::: Data for the task

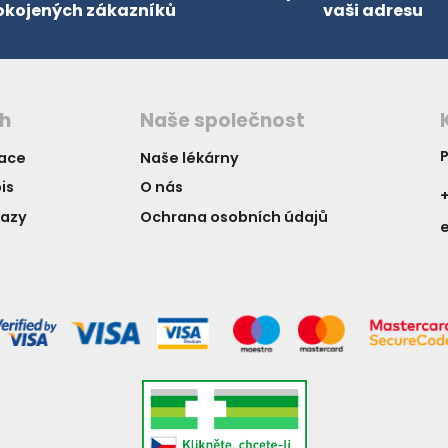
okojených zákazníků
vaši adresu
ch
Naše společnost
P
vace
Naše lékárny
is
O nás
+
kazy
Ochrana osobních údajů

::::::
::: Data for the task

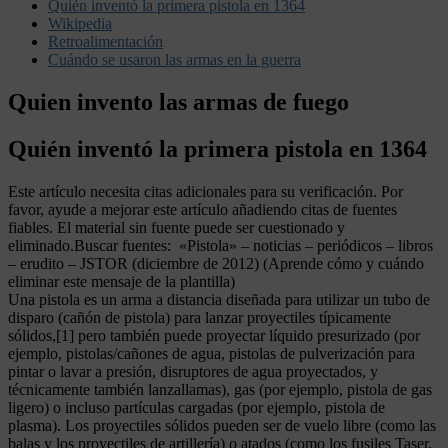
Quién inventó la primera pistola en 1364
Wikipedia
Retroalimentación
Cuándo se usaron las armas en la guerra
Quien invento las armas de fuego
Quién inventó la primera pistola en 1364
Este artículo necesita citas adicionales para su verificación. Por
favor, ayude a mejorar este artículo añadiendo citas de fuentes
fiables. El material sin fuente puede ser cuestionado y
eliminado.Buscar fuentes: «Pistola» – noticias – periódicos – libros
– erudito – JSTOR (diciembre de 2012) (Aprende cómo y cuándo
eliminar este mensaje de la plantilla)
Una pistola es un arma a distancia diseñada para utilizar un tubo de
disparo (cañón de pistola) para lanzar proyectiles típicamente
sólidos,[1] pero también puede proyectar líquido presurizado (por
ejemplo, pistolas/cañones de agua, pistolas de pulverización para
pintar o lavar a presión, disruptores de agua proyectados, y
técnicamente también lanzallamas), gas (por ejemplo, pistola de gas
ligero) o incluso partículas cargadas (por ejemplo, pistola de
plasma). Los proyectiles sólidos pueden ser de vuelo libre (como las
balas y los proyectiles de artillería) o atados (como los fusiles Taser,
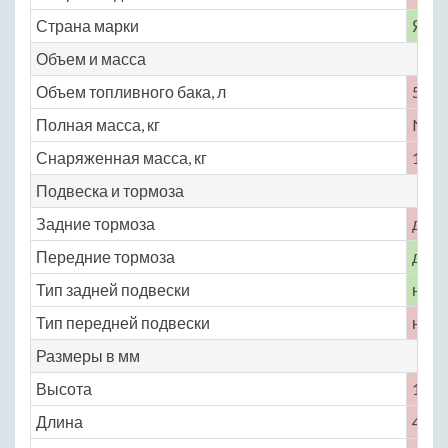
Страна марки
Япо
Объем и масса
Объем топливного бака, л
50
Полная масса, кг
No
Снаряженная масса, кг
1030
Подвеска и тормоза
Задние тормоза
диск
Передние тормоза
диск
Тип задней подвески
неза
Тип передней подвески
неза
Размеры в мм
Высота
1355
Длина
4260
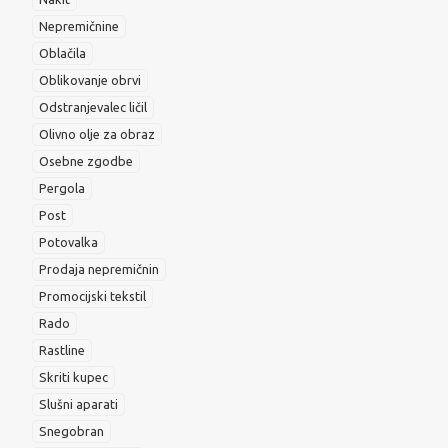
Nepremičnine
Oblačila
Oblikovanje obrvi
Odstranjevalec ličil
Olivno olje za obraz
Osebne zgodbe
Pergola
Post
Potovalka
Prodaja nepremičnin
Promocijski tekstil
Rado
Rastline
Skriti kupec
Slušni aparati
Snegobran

::::::

◆ Exercise objective
All lines above in which the word "también" occurs should be identified and copied.

◆ Solution for this problem
sólidos,[1] pero también puede proyectar líquido presurizado (por
técnicamente también lanzallamas), gas (por ejemplo, pistola de gas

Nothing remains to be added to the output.